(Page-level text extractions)
::::::

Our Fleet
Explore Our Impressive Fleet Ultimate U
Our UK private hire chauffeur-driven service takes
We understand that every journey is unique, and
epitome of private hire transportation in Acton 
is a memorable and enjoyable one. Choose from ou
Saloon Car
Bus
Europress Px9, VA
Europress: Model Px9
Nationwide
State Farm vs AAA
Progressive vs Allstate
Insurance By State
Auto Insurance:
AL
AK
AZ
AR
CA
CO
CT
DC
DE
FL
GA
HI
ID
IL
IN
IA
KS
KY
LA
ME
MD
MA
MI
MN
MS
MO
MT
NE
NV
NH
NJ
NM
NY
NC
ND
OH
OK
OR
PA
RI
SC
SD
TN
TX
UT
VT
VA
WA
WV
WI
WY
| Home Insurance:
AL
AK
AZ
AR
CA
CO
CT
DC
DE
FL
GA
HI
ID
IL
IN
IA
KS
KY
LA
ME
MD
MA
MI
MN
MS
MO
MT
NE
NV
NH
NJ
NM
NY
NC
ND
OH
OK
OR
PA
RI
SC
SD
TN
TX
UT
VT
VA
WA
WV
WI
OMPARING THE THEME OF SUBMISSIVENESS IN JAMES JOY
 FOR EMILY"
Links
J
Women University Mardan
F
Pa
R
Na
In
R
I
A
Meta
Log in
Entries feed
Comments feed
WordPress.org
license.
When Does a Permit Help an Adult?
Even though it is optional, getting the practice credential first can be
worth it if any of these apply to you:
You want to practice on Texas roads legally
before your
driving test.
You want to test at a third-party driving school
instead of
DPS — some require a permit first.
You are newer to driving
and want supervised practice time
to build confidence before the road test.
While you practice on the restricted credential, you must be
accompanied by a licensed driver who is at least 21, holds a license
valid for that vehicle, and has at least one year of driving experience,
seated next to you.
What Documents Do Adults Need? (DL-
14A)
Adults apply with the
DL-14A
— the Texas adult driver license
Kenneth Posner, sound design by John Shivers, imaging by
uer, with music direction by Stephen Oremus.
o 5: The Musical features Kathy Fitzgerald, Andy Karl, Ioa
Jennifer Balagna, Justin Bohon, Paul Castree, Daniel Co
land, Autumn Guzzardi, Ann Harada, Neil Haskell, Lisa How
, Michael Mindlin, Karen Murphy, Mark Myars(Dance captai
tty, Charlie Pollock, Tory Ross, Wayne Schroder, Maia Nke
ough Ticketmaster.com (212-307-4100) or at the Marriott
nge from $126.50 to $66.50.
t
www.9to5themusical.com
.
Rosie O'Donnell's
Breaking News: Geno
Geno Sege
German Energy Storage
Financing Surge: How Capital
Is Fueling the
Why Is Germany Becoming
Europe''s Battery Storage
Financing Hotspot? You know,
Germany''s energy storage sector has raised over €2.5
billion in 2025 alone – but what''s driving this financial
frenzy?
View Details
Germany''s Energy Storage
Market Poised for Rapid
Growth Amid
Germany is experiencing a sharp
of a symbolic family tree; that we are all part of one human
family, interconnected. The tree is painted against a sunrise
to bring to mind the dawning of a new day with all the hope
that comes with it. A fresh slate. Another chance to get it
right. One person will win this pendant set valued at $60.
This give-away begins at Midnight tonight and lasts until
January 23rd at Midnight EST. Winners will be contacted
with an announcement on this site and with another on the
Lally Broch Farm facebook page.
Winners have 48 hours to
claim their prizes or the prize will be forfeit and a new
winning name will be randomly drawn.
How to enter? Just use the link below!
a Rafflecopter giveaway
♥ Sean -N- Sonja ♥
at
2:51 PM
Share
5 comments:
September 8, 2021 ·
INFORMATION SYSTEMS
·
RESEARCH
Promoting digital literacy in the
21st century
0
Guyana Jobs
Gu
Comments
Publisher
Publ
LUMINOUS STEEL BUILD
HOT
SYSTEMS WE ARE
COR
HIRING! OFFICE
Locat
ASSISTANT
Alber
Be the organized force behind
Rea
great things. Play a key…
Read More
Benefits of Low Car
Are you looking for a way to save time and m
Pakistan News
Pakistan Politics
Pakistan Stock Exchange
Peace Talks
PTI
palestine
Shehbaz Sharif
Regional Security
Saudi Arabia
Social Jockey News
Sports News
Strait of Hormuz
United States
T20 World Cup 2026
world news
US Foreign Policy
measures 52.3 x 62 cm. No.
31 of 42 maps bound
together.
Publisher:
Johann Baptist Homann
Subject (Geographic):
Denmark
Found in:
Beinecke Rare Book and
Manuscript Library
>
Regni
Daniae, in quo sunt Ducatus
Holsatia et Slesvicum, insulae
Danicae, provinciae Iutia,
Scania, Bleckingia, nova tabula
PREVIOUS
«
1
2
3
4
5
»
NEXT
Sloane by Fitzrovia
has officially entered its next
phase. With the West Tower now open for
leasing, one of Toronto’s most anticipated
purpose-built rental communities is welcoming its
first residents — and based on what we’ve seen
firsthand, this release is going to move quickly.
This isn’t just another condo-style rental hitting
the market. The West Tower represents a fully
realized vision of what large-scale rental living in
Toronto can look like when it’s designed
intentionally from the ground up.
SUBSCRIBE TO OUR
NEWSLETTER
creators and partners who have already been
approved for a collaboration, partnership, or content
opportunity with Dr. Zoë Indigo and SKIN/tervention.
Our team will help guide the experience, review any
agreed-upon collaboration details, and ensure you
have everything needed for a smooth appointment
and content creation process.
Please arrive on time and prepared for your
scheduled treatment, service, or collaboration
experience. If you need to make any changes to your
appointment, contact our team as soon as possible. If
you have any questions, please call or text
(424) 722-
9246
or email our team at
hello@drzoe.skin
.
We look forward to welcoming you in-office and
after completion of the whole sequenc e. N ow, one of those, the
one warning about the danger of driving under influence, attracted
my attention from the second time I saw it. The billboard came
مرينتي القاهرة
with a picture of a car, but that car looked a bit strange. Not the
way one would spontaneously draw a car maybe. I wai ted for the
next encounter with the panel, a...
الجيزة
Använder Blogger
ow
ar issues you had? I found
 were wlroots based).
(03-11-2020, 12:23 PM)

::::::

Extract each entry in full, exactly as given.

Our Fleet
Explore Our Impressive Fleet Ultimate U
Our UK private hire chauffeur-driven service takes
We understand that every journey is unique, and
epitome of private hire transportation in Acton 
is a memorable and enjoyable one. Choose from ou
Saloon Car
Bus
Europress Px9, VA
Europress: Model Px9
Nationwide
State Farm vs AAA
Progressive vs Allstate
Insurance By State
Auto Insurance:
AL
AK
AZ
AR
CA
CO
CT
DC
DE
FL
GA
HI
ID
IL
IN
IA
KS
KY
LA
ME
MD
MA
MI
MN
MS
MO
MT
NE
NV
NH
NJ
NM
NY
NC
ND
OH
OK
OR
PA
RI
SC
SD
TN
TX
UT
VT
VA
WA
WV
WI
WY
| Home Insurance:
AL
AK
AZ
AR
CA
CO
CT
DC
DE
FL
GA
HI
ID
IL
IN
IA
KS
KY
LA
ME
MD
MA
MI
MN
MS
MO
MT
NE
NV
NH
NJ
NM
NY
NC
ND
OH
OK
OR
PA
RI
SC
SD
TN
TX
UT
VT
VA
WA
WV
WI
OMPARING THE THEME OF SUBMISSIVENESS IN JAMES JOY
 FOR EMILY"
Links
J
Women University Mardan
F
Pa
R
Na
In
R
I
A
Meta
Log in
Entries feed
Comments feed
WordPress.org
license.
When Does a Permit Help an Adult?
Even though it is optional, getting the practice credential first can be
worth it if any of these apply to you:
You want to practice on Texas roads legally
before your
driving test.
You want to test at a third-party driving school
instead of
DPS — some require a permit first.
You are newer to driving
and want supervised practice time
to build confidence before the road test.
While you practice on the restricted credential, you must be
accompanied by a licensed driver who is at least 21, holds a license
valid for that vehicle, and has at least one year of driving experience,
seated next to you.
What Documents Do Adults Need? (DL-
14A)
Adults apply with the
DL-14A
— the Texas adult driver license
Kenneth Posner, sound design by John Shivers, imaging by
uer, with music direction by Stephen Oremus.
o 5: The Musical features Kathy Fitzgerald, Andy Karl, Ioa
Jennifer Balagna, Justin Bohon, Paul Castree, Daniel Co
land, Autumn Guzzardi, Ann Harada, Neil Haskell, Lisa How
, Michael Mindlin, Karen Murphy, Mark Myars(Dance captai
tty, Charlie Pollock, Tory Ross, Wayne Schroder, Maia Nke
ough Ticketmaster.com (212-307-4100) or at the Marriott
nge from $126.50 to $66.50.
t
www.9to5themusical.com
.
Rosie O'Donnell's
Breaking News: Geno
Geno Sege
German Energy Storage
Financing Surge: How Capital
Is Fueling the
Why Is Germany Becoming
Europe''s Battery Storage
Financing Hotspot? You know,
Germany''s energy storage sector has raised over €2.5
billion in 2025 alone – but what''s driving this financial
frenzy?
View Details
Germany''s Energy Storage
Market Poised for Rapid
Growth Amid
Germany is experiencing a sharp
of a symbolic family tree; that we are all part of one human
family, interconnected. The tree is painted against a sunrise
to bring to mind the dawning of a new day with all the hope
that comes with it. A fresh slate. Another chance to get it
right. One person will win this pendant set valued at $60.
This give-away begins at Midnight tonight and lasts until
January 23rd at Midnight EST. Winners will be contacted
with an announcement on this site and with another on the
Lally Broch Farm facebook page.
Winners have 48 hours to
claim their prizes or the prize will be forfeit and a new
winning name will be randomly drawn.
How to enter? Just use the link below!
a Rafflecopter giveaway
♥ Sean -N- Sonja ♥
at
2:51 PM
Share
5 comments:
September 8, 2021 ·
INFORMATION SYSTEMS
·
RESEARCH
Promoting digital literacy in the
21st century
0
Guyana Jobs
Gu
Comments
Publisher
Publ
LUMINOUS STEEL BUILD
HOT
SYSTEMS WE ARE
COR
HIRING! OFFICE
Locat
ASSISTANT
Alber
Be the organized force behind
Rea
great things. Play a key…
Read More
Benefits of Low Car
Are you looking for a way to save time and m
Pakistan News
Pakistan Politics
Pakistan Stock Exchange
Peace Talks
PTI
palestine
Shehbaz Sharif
Regional Security
Saudi Arabia
Social Jockey News
Sports News
Strait of Hormuz
United States
T20 World Cup 2026
world news
US Foreign Policy
measures 52.3 x 62 cm. No.
31 of 42 maps bound
together.
Publisher:
Johann Baptist Homann
Subject (Geographic):
Denmark
Found in:
Beinecke Rare Book and
Manuscript Library
>
Regni
Daniae, in quo sunt Ducatus
Holsatia et Slesvicum, insulae
Danicae, provinciae Iutia,
Scania, Bleckingia, nova tabula
PREVIOUS
«
1
2
3
4
5
»
NEXT
Sloane by Fitzrovia
has officially entered its next
phase. With the West Tower now open for
leasing, one of Toronto’s most anticipated
purpose-built rental communities is welcoming its
first residents — and based on what we’ve seen
firsthand, this release is going to move quickly.
This isn’t just another condo-style rental hitting
the market. The West Tower represents a fully
realized vision of what large-scale rental living in
Toronto can look like when it’s designed
intentionally from the ground up.
SUBSCRIBE TO OUR
NEWSLETTER
creators and partners who have already been
approved for a collaboration, partnership, or content
opportunity with Dr. Zoë Indigo and SKIN/tervention.
Our team will help guide the experience, review any
agreed-upon collaboration details, and ensure you
have everything needed for a smooth appointment
and content creation process.
Please arrive on time and prepared for your
scheduled treatment, service, or collaboration
experience. If you need to make any changes to your
appointment, contact our team as soon as possible. If
you have any questions, please call or text
(424) 722-
9246
or email our team at
hello@drzoe.skin
.
We look forward to welcoming you in-office and
after completion of the whole sequenc e. N ow, one of those, the
one warning about the danger of driving under influence, attracted
my attention from the second time I saw it. The billboard came
مرينتي القاهرة
with a picture of a car, but that car looked a bit strange. Not the
way one would spontaneously draw a car maybe. I wai ted for the
next encounter with the panel, a...
الجيزة
Använder Blogger
ow
ar issues you had? I found
 were wlroots based).
(03-11-2020, 12:23 PM)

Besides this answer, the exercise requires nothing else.